»»

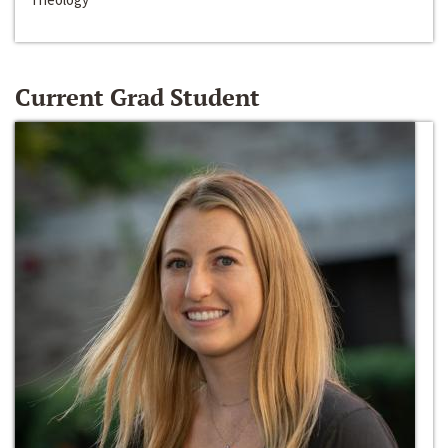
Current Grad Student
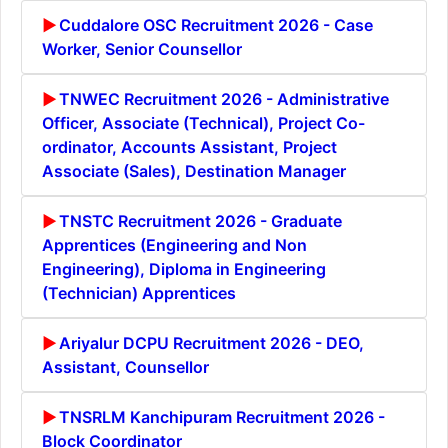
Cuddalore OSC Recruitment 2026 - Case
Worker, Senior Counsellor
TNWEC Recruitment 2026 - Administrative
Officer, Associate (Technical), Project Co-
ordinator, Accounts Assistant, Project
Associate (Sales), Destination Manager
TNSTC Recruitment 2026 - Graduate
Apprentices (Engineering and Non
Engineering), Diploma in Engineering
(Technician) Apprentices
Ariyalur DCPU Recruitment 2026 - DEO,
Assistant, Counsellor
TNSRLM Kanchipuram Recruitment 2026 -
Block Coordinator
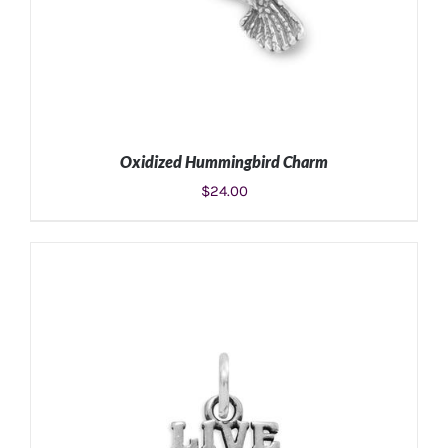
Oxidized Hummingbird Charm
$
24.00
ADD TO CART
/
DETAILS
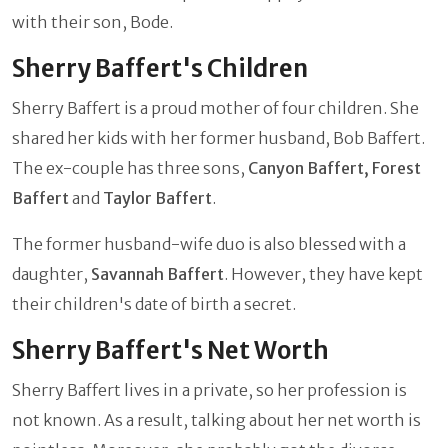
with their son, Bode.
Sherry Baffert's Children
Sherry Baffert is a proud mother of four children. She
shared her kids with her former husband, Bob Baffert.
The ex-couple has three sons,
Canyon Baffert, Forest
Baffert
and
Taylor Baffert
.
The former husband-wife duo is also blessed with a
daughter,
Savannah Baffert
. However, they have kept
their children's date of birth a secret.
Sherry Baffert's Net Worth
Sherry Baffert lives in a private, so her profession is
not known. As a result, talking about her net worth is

««

◆ What to work on ◆
Your reply should restate the data above word for word and contain no pictures.

◆ Written solution ◆
Current Grad Student
Cuddalore OSC Recruitment 2026 - Case
Worker, Senior Counsellor
TNWEC Recruitment 2026 - Administrative
Officer, Associate (Technical), Project Co-
ordinator, Accounts Assistant, Project
Associate (Sales), Destination Manager
TNSTC Recruitment 2026 - Graduate
Apprentices (Engineering and Non
Engineering), Diploma in Engineering
(Technician) Apprentices
Ariyalur DCPU Recruitment 2026 - DEO,
Assistant, Counsellor
TNSRLM Kanchipuram Recruitment 2026 -
Block Coordinator
Oxidized Hummingbird Charm
$
24.00
ADD TO CART
/
DETAILS
with their son, Bode.
Sherry Baffert's Children
Sherry Baffert is a proud mother of four children. She
shared her kids with her former husband, Bob Baffert.
The ex-couple has three sons,
Canyon Baffert, Forest
Baffert
and
Taylor Baffert
.
The former husband-wife duo is also blessed with a
daughter,
Savannah Baffert
. However, they have kept
their children's date of birth a secret.
Sherry Baffert's Net Worth
Sherry Baffert lives in a private, so her profession is
not known. As a result, talking about her net worth is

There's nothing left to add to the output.